> Problem to solve
Without omitting anything, retype the data that follows.

> Source data
----------
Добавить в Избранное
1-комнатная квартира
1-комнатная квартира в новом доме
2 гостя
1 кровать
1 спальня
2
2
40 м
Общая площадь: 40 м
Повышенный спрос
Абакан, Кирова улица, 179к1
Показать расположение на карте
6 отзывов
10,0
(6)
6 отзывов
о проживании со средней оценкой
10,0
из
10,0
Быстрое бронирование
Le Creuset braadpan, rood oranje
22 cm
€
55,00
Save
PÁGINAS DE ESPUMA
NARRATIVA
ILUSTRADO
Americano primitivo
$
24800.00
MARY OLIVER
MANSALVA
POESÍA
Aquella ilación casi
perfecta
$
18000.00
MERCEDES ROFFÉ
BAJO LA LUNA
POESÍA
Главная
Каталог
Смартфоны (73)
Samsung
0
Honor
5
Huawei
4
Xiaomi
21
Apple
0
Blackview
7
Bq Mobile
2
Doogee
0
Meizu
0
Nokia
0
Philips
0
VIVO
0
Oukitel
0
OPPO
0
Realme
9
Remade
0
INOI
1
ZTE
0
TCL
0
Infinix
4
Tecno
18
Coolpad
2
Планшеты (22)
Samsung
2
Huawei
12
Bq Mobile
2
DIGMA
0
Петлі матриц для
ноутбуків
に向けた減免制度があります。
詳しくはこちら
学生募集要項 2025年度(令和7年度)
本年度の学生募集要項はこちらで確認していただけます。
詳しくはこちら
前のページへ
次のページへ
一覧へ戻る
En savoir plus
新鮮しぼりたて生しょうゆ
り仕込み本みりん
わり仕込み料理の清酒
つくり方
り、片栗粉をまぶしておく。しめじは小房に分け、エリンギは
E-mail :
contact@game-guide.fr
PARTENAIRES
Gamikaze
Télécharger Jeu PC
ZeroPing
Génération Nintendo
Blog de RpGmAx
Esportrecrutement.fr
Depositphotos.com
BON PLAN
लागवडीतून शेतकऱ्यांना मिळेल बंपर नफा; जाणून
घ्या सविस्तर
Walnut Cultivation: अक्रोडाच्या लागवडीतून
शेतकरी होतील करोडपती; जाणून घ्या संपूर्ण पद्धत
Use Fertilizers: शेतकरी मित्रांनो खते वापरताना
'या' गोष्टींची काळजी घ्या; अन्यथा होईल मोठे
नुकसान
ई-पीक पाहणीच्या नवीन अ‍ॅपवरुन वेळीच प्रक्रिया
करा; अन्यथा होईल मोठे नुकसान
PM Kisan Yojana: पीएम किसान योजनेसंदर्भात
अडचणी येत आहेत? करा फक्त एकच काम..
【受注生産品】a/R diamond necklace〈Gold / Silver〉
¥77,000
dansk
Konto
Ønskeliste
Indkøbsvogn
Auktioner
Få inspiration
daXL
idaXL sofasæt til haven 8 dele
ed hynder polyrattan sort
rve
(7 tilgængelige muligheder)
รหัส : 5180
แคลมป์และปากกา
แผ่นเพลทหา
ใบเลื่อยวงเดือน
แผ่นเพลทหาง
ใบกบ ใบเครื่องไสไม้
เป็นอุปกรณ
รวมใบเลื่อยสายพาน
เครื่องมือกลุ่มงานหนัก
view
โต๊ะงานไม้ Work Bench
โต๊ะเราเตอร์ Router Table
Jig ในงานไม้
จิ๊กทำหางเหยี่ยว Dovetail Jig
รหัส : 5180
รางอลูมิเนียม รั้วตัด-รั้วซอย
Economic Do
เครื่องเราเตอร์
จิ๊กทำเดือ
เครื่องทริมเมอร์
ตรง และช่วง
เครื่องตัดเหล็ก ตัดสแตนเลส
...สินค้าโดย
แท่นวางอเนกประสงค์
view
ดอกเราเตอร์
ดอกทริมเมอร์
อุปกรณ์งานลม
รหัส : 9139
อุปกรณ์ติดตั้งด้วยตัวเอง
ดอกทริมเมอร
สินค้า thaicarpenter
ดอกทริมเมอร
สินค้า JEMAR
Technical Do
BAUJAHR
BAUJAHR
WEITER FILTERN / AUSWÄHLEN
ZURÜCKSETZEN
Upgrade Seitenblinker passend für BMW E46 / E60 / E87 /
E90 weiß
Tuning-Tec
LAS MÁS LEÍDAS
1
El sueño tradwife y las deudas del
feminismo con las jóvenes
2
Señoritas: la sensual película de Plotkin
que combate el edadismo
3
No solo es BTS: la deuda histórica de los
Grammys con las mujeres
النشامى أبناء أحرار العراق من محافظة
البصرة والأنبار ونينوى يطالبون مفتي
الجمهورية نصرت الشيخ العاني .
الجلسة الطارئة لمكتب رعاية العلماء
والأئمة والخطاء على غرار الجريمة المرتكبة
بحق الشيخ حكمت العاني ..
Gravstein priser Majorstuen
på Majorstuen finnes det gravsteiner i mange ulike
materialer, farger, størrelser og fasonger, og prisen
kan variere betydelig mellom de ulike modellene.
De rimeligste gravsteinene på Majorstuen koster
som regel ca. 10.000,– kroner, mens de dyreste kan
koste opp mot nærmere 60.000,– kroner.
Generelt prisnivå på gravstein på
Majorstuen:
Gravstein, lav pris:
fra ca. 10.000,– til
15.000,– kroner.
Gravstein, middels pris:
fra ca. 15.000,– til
----------
> Result of this exercise
Добавить в Избранное
1-комнатная квартира
1-комнатная квартира в новом доме
2 гостя
1 кровать
1 спальня
2
2
40 м
Общая площадь: 40 м
Повышенный спрос
Абакан, Кирова улица, 179к1
Показать расположение на карте
6 отзывов
10,0
(6)
6 отзывов
о проживании со средней оценкой
10,0
из
10,0
Быстрое бронирование
Le Creuset braadpan, rood oranje
22 cm
€
55,00
Save
PÁGINAS DE ESPUMA
NARRATIVA
ILUSTRADO
Americano primitivo
$
24800.00
MARY OLIVER
MANSALVA
POESÍA
Aquella ilación casi
perfecta
$
18000.00
MERCEDES ROFFÉ
BAJO LA LUNA
POESÍA
Главная
Каталог
Смартфоны (73)
Samsung
0
Honor
5
Huawei
4
Xiaomi
21
Apple
0
Blackview
7
Bq Mobile
2
Doogee
0
Meizu
0
Nokia
0
Philips
0
VIVO
0
Oukitel
0
OPPO
0
Realme
9
Remade
0
INOI
1
ZTE
0
TCL
0
Infinix
4
Tecno
18
Coolpad
2
Планшеты (22)
Samsung
2
Huawei
12
Bq Mobile
2
DIGMA
0
Петлі матриц для
ноутбуків
に向けた減免制度があります。
詳しくはこちら
学生募集要項 2025年度(令和7年度)
本年度の学生募集要項はこちらで確認していただけます。
詳しくはこちら
前のページへ
次のページへ
一覧へ戻る
En savoir plus
新鮮しぼりたて生しょうゆ
り仕込み本みりん
わり仕込み料理の清酒
つくり方
り、片栗粉をまぶしておく。しめじは小房に分け、エリンギは
E-mail :
contact@game-guide.fr
PARTENAIRES
Gamikaze
Télécharger Jeu PC
ZeroPing
Génération Nintendo
Blog de RpGmAx
Esportrecrutement.fr
Depositphotos.com
BON PLAN
लागवडीतून शेतकऱ्यांना मिळेल बंपर नफा; जाणून
घ्या सविस्तर
Walnut Cultivation: अक्रोडाच्या लागवडीतून
शेतकरी होतील करोडपती; जाणून घ्या संपूर्ण पद्धत
Use Fertilizers: शेतकरी मित्रांनो खते वापरताना
'या' गोष्टींची काळजी घ्या; अन्यथा होईल मोठे
नुकसान
ई-पीक पाहणीच्या नवीन अ‍ॅपवरुन वेळीच प्रक्रिया
करा; अन्यथा होईल मोठे नुकसान
PM Kisan Yojana: पीएम किसान योजनेसंदर्भात
अडचणी येत आहेत? करा फक्त एकच काम..
【受注生産品】a/R diamond necklace〈Gold / Silver〉
¥77,000
dansk
Konto
Ønskeliste
Indkøbsvogn
Auktioner
Få inspiration
daXL
idaXL sofasæt til haven 8 dele
ed hynder polyrattan sort
rve
(7 tilgængelige muligheder)
รหัส : 5180
แคลมป์และปากกา
แผ่นเพลทหา
ใบเลื่อยวงเดือน
แผ่นเพลทหาง
ใบกบ ใบเครื่องไสไม้
เป็นอุปกรณ
รวมใบเลื่อยสายพาน
เครื่องมือกลุ่มงานหนัก
view
โต๊ะงานไม้ Work Bench
โต๊ะเราเตอร์ Router Table
Jig ในงานไม้
จิ๊กทำหางเหยี่ยว Dovetail Jig
รหัส : 5180
รางอลูมิเนียม รั้วตัด-รั้วซอย
Economic Do
เครื่องเราเตอร์
จิ๊กทำเดือ
เครื่องทริมเมอร์
ตรง และช่วง
เครื่องตัดเหล็ก ตัดสแตนเลส
...สินค้าโดย
แท่นวางอเนกประสงค์
view
ดอกเราเตอร์
ดอกทริมเมอร์
อุปกรณ์งานลม
รหัส : 9139
อุปกรณ์ติดตั้งด้วยตัวเอง
ดอกทริมเมอร
สินค้า thaicarpenter
ดอกทริมเมอร
สินค้า JEMAR
Technical Do
BAUJAHR
BAUJAHR
WEITER FILTERN / AUSWÄHLEN
ZURÜCKSETZEN
Upgrade Seitenblinker passend für BMW E46 / E60 / E87 /
E90 weiß
Tuning-Tec
LAS MÁS LEÍDAS
1
El sueño tradwife y las deudas del
feminismo con las jóvenes
2
Señoritas: la sensual película de Plotkin
que combate el edadismo
3
No solo es BTS: la deuda histórica de los
Grammys con las mujeres
النشامى أبناء أحرار العراق من محافظة
البصرة والأنبار ونينوى يطالبون مفتي
الجمهورية نصرت الشيخ العاني .
الجلسة الطارئة لمكتب رعاية العلماء
والأئمة والخطاء على غرار الجريمة المرتكبة
بحق الشيخ حكمت العاني ..
Gravstein priser Majorstuen
på Majorstuen finnes det gravsteiner i mange ulike
materialer, farger, størrelser og fasonger, og prisen
kan variere betydelig mellom de ulike modellene.
De rimeligste gravsteinene på Majorstuen koster
som regel ca. 10.000,– kroner, mens de dyreste kan
koste opp mot nærmere 60.000,– kroner.
Generelt prisnivå på gravstein på
Majorstuen:
Gravstein, lav pris:
fra ca. 10.000,– til
15.000,– kroner.
Gravstein, middels pris:
fra ca. 15.000,– til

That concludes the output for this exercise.